You’d worry about 100% CPU because even if the OS was successfully optimizing for throughput (as Linux is very good at), latency/p99 is certain to suffer as spare cycles disappear.
That’s not a concern with typical GPU workloads, which are batch/throughput-oriented.
For low-latency applications, and this can be anything from your computer's UI to a webserver, at around 80%, you start to see latency increase quickly. If it's CPU-intensive on your computer, you can run the CPU hog at a lower priority. If it's a webserver, you're forced to trade off throughput and latency.
Surely you're referring to occasional full load, not 24/7 load? Or 100% usage on some but not all cores? 100% used CPU means unresponsive system usually, and things crashing.
Your point is taken, but if things are crashing because your CPU is running at 100%, you either have an Intel CPU or you have other hardware problems. There should be no issue running a CPU at 100% 24/7/365 indefinitely.
If the load meter ever reads "100%" then that means you were at 100% for long enough to cause problems. It's measuring a period much longer than a millisecond. It depends on use case how big those problems are, and whether you want to pay money to avoid them, but they exist even before you hit 100% and even if it's only briefly that high.
Peaking at 90% over the monitoring interval does not mean you can fit 10% more load without compromises. It does not mean your CPU is oversized.
You're seriously telling people that a CPU working at 90% is processing faster than a CPU working at 100%?
Context switching, memory access, and the ability of the problem to be computed in parallel - sure, but CPU usage as the defining metric - seriously stop smoking that stuff.
> You're seriously telling people that a CPU working at 90% is processing faster than a CPU working at 100%?
If your CPU sits at 100% for several seconds then your task is almost certainly bottlenecked by the CPU part of the time. Therefore, if you use a faster CPU your task will get done faster.
So if we keep everything else the same, same hardware, same workload, same CPU design, only changing the clock speed of the CPU, then the CPU that reads 90% must be a faster CPU. Therefore it will reduce the bottlenecking, and your task will get done faster.
For the CPU upgrade to not matter, you'd have to have a task that is never bottlenecked by the CPU. That is very unlikely to be the case if your CPU is reading 100% for several seconds.
Edit to reply:
> Ok, so your grand solution to this is - faster CPUs process faster than slower CPUs. Wow.

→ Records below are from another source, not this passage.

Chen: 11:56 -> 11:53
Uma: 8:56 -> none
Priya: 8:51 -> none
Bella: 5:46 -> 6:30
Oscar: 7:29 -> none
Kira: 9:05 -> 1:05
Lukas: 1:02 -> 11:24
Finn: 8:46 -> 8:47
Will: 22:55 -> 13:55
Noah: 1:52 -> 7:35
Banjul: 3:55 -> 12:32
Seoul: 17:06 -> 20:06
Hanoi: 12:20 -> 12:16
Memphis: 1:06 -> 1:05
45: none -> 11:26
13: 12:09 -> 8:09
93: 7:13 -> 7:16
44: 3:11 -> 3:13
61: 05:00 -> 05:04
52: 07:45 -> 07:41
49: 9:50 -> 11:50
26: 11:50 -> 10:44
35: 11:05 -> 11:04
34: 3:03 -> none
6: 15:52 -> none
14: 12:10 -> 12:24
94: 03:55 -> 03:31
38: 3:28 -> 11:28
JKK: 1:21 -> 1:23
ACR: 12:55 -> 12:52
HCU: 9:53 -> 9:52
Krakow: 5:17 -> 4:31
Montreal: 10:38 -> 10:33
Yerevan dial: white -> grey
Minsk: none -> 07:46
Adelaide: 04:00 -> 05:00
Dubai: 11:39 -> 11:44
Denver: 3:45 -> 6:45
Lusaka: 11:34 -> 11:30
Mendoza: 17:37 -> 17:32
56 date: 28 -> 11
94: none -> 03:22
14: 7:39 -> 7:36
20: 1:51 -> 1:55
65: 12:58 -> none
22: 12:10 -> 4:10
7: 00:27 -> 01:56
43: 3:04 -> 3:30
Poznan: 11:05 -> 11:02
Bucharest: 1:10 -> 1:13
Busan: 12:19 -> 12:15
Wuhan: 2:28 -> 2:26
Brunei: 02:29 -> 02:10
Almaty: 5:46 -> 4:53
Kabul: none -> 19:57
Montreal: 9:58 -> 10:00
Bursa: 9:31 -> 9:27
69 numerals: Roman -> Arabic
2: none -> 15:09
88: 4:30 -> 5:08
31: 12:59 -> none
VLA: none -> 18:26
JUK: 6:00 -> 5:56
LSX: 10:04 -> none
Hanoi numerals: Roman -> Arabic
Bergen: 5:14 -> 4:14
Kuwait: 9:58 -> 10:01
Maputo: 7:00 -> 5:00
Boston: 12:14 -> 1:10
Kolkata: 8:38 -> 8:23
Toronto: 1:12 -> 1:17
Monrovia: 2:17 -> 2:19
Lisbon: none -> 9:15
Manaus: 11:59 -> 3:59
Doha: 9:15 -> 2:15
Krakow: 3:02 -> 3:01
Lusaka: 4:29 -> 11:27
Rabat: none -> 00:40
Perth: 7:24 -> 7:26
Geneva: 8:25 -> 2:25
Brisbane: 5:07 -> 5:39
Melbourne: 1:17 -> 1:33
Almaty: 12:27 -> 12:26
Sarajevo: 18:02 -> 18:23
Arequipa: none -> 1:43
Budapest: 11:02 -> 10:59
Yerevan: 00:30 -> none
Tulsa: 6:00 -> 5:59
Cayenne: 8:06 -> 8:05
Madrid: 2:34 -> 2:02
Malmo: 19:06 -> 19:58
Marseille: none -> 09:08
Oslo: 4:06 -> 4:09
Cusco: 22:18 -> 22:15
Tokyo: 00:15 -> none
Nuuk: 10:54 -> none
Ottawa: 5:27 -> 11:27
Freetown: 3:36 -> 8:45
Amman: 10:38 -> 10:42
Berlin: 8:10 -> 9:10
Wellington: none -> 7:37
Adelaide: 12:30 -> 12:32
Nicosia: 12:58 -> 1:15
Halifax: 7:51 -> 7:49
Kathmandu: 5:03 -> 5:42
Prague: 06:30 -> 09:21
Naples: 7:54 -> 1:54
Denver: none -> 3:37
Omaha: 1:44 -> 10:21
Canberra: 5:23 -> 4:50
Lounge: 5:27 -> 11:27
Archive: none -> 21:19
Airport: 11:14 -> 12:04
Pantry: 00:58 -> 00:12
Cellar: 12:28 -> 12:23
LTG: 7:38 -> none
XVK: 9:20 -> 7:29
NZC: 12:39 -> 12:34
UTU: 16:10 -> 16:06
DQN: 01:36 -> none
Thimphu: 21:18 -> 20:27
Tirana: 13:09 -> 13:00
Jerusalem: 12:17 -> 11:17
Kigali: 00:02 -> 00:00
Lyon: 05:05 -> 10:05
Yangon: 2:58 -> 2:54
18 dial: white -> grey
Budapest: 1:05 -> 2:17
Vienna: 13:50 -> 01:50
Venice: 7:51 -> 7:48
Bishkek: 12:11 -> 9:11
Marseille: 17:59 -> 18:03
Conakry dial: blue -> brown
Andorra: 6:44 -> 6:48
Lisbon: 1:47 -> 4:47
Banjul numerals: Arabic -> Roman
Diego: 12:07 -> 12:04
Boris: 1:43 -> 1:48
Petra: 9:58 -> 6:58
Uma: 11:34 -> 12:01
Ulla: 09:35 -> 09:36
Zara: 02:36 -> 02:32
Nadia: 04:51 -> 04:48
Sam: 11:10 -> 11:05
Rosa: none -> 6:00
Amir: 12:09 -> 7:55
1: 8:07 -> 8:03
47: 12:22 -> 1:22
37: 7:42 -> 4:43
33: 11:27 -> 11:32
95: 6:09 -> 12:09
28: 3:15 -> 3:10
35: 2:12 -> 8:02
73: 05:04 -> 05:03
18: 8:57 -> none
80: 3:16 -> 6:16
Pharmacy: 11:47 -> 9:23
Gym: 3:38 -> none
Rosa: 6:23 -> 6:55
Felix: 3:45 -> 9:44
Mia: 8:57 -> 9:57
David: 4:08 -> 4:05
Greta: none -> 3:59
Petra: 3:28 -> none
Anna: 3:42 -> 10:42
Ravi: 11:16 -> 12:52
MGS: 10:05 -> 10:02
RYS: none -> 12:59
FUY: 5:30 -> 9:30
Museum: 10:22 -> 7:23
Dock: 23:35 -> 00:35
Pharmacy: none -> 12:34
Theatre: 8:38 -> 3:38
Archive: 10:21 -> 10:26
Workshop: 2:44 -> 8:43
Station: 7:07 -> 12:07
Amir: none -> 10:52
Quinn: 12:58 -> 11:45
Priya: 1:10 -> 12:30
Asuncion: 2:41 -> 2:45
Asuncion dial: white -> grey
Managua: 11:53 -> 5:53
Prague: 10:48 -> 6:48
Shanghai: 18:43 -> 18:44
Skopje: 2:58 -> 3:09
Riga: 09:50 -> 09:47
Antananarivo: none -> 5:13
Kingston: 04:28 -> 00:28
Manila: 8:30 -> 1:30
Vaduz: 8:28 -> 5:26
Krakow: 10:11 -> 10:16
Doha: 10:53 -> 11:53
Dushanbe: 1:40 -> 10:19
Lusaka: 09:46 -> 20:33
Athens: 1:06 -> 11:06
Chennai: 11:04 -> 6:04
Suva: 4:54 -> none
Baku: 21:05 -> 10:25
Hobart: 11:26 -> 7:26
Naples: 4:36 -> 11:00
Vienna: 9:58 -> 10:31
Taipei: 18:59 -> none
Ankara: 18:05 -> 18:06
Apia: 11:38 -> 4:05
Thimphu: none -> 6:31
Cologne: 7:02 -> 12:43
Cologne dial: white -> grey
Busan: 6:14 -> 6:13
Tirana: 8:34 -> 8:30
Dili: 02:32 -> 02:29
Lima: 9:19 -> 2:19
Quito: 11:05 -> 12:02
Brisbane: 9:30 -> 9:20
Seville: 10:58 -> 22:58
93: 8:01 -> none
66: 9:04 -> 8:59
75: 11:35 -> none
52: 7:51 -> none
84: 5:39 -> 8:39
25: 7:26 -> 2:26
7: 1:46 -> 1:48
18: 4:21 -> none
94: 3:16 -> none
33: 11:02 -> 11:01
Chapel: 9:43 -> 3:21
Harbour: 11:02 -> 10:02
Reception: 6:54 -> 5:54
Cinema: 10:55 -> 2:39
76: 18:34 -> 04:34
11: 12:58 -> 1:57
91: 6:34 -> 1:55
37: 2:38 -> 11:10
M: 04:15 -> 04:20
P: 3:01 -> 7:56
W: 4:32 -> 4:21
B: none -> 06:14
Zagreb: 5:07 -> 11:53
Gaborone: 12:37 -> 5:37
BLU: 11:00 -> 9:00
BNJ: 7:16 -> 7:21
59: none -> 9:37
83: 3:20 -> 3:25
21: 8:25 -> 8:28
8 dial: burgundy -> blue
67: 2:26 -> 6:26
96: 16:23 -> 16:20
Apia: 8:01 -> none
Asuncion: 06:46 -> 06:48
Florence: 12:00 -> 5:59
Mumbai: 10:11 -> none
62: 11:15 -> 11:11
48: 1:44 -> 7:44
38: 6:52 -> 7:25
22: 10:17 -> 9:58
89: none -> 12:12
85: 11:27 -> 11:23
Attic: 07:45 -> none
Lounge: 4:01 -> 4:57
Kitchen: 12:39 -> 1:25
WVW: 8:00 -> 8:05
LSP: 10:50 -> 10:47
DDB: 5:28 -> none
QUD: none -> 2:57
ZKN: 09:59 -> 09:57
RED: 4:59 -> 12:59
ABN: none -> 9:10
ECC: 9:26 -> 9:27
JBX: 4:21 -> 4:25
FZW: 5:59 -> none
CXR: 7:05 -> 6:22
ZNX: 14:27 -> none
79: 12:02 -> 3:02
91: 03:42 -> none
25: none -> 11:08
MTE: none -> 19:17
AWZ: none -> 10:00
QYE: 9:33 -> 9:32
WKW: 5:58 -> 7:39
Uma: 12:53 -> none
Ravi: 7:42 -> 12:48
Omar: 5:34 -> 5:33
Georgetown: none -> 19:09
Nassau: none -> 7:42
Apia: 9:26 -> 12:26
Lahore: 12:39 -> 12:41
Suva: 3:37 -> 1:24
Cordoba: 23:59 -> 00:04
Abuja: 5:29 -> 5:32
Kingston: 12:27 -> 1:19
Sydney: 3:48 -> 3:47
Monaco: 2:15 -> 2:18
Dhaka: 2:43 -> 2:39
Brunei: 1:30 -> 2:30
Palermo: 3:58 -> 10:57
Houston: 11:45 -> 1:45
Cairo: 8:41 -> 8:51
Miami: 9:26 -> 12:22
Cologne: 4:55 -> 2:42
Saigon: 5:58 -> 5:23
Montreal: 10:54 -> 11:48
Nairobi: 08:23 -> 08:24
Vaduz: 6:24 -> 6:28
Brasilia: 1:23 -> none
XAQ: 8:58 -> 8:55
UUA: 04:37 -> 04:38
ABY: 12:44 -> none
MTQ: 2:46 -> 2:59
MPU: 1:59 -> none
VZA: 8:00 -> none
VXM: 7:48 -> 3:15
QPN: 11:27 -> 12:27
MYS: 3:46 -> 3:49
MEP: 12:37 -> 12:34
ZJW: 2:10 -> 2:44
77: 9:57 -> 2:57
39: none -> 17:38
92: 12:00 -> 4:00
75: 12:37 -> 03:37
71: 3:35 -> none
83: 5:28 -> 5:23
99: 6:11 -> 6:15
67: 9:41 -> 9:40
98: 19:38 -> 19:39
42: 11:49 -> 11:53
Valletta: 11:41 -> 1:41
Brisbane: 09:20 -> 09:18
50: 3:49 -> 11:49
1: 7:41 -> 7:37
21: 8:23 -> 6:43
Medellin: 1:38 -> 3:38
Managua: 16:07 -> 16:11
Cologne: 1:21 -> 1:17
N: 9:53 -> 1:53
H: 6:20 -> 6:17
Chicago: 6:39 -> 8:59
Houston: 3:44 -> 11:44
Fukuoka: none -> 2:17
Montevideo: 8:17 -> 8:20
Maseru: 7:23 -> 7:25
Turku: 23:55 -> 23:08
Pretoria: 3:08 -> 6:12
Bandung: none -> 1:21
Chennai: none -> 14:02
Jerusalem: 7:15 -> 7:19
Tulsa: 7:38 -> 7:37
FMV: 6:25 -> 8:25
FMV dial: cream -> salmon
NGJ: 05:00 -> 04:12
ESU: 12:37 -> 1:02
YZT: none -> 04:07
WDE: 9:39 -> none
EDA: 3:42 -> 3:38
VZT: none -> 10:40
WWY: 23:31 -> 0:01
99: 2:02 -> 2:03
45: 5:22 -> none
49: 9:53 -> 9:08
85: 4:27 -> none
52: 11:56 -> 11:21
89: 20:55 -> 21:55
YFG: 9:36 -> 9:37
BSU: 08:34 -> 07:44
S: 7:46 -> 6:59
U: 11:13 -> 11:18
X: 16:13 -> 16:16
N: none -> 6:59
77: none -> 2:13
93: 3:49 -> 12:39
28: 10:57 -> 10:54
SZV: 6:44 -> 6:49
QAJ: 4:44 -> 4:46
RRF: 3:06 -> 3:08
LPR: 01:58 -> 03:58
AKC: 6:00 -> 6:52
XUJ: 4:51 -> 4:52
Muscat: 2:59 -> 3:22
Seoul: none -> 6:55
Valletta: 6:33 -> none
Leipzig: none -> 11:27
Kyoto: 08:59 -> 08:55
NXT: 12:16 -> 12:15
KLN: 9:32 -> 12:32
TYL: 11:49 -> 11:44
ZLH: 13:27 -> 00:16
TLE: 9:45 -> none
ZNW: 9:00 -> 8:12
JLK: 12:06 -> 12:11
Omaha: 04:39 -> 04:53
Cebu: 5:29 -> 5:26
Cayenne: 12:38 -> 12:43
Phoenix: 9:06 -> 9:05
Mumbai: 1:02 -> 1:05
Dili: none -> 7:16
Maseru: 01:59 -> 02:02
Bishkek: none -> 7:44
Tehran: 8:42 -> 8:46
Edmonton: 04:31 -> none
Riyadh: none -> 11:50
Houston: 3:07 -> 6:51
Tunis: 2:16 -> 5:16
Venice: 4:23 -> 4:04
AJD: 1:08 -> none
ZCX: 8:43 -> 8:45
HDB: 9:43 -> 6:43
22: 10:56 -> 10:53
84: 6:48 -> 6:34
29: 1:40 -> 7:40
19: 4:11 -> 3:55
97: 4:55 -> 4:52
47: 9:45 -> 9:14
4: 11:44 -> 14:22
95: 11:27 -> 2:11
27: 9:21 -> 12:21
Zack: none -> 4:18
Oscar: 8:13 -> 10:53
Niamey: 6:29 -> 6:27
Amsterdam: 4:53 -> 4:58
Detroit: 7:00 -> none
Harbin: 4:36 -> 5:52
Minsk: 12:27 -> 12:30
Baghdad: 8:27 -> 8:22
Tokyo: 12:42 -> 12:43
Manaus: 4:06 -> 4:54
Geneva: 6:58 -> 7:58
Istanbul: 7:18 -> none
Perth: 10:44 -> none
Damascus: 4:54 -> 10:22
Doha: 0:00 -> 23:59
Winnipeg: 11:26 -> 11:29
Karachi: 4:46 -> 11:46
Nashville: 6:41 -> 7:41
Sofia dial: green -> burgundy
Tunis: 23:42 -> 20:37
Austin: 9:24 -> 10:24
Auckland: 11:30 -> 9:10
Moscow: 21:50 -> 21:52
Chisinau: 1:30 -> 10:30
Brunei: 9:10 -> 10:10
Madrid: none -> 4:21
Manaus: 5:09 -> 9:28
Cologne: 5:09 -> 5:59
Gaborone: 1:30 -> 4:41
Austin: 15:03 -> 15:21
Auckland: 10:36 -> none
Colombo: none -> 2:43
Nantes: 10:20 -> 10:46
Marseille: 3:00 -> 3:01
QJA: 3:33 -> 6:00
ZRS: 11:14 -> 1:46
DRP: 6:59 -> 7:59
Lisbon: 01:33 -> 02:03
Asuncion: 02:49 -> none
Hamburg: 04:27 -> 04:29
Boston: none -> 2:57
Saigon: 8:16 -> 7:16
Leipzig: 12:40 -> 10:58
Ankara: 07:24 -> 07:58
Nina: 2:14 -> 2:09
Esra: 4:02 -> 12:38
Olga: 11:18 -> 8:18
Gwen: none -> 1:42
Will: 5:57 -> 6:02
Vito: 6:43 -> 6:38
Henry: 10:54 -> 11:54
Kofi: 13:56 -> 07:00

Who would have thunk it.
You were the one saying that a fast CPU is "oversized". So I explained in detail why avoiding 100% does not make your CPU oversized.
Yes it's obvious, glad you agree now.
> 100% of a CPU is faster than 90% of that same CPU.
It has more throughput but for most types of software it now has worse latency.
If you care about latency, then you don't want to increase throughput by pegging your CPU at 100%. You want to increase throughput by getting more/better CPUs and keeping them at a lower percent.
Well also people are pretty bad at logistical reasoning though.
From a capital expenditure perspective, you are renting the CPU you bought in terms of opportunity cost.
What people have some sense of is that there's an ascribable value to having a capability in reserve versus discovering you don't have it when you need it.